XML values can either contain a DOCUMENT or CONTENT. In the first case, the 
value is well-formed XML according to the XML specification. In the latter 
case, the value is a collection of nodes, each of which may contain children. 
Without DTDs in the mix, CONTENT is thus a generalization of DOCUMENT, i.e. a 
DOCUMENT may contain only a single root node while a CONTENT may contain 
multiple. That guarantees that a concatenation of two XML values is always at 
least valid CONTENT. That, however, is no longer true once DTDs enter the 
picture. A DOCUMENT may contain a DTD as long as it precedes the root node 
(processing instructions and comments may precede the DTD, though). Yet CONTENT 
may not include a DTD at all. A concatenation of a DOCUMENT with a DTD and 
CONTENT thus yields something that is neither a DOCUMENT nor a CONTENT, yet 
XMLCONCAT fails to complain. The following example fails for XMLOPTION set to 
DOCUMENT as well as for XMLOPTION set to CONTENT.

  select xmlconcat(
xmlparse(document '!DOCTYPE test [!ELEMENT test EMPTY]test/'),
xmlparse(content 'test/')
  )::text::xml;

Solving this seems a bit messy, unfortunately. First, I think we need to have 
some XMLOPTION value which is a superset of all the others - otherwise, dump  
restore won't work reliably. That means either allowing DTDs if XMLOPTION is 
CONTENT, or inventing a third XMLOPTION, say ANY.

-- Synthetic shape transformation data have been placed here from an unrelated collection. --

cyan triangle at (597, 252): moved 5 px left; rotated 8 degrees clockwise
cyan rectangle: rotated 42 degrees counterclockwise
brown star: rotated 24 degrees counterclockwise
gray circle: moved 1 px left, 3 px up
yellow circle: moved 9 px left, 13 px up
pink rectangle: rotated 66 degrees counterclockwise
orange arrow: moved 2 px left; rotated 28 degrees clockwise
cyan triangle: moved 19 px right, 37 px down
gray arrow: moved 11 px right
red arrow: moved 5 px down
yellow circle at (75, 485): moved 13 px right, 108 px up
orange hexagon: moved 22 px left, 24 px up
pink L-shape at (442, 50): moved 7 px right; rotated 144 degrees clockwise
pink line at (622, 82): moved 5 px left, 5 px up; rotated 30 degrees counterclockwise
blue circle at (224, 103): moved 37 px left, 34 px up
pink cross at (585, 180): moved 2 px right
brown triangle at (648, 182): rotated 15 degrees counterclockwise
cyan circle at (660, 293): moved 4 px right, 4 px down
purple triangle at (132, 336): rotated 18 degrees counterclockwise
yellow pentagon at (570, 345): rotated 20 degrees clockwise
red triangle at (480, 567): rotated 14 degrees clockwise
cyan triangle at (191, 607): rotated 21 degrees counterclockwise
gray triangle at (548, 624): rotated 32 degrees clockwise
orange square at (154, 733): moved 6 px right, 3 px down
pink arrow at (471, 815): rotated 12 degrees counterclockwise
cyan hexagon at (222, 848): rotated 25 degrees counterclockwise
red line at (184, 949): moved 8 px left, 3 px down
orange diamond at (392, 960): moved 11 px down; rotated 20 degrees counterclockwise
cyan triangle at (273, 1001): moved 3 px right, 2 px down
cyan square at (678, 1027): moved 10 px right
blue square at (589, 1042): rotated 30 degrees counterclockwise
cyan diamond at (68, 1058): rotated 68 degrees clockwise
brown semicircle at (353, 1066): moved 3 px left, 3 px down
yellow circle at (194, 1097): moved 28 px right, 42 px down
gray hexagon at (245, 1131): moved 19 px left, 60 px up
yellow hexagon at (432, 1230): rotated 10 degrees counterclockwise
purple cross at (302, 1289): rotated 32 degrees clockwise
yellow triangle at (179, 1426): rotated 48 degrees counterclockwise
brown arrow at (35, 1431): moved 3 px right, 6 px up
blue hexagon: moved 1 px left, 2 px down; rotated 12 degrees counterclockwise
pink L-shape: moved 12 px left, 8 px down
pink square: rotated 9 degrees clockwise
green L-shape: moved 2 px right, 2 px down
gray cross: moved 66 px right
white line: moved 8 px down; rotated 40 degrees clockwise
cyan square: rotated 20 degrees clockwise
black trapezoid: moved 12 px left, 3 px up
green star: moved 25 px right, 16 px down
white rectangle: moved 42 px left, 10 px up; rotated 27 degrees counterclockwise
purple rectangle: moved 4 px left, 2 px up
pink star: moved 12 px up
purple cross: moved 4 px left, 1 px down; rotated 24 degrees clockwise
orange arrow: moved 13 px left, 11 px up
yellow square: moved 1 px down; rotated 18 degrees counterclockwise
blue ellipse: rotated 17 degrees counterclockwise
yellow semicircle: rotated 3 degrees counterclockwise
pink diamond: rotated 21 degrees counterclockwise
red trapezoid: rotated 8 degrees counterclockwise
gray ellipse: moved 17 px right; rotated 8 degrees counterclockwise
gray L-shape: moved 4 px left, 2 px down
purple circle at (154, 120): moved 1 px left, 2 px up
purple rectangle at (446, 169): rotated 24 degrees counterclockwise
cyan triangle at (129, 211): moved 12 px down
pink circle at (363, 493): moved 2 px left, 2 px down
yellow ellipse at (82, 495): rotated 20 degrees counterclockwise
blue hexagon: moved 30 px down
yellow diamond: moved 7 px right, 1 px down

We then need to ensure that combining XML values yields something that is valid 
according to the most general XMLOPTION setting. That means either 

(1) Removing the DTD from all but the first argument to XMLCONCAT, and 
similarly all but the first value passed to XMLAGG

or

(2) Complaining if these values contain a DTD. 

or 

(3) Allowing multiple DTDs in a document if XMLOPTION is, say, ANY.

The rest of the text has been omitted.